• EXERCISE:
Without including any picture, copy the entries that follow word for word.

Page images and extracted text
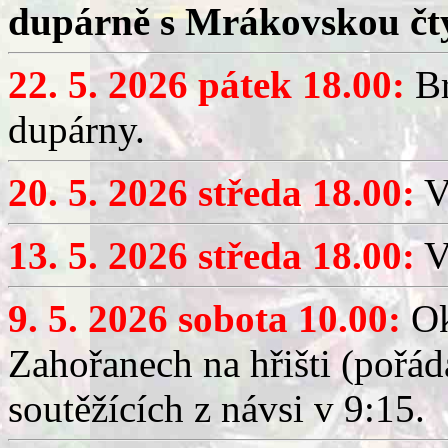
dupárně s Mrákovskou čt
22. 5. 2026 pátek 18.00:
Br
dupárny.
20. 5. 2026 středa 18.00:
V
13. 5. 2026 středa 18.00:
V
9. 5. 2026 sobota 10.00:
Ok
Zahořanech na hřišti (pořá
soutěžících z návsi v 9:15.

• PROBLEM SOLUTION:
dupárně s Mrákovskou čt
22. 5. 2026 pátek 18.00:
Br
dupárny.
20. 5. 2026 středa 18.00:
V
13. 5. 2026 středa 18.00:
V
9. 5. 2026 sobota 10.00:
Ok
Zahořanech na hřišti (pořá
soutěžících z návsi v 9:15.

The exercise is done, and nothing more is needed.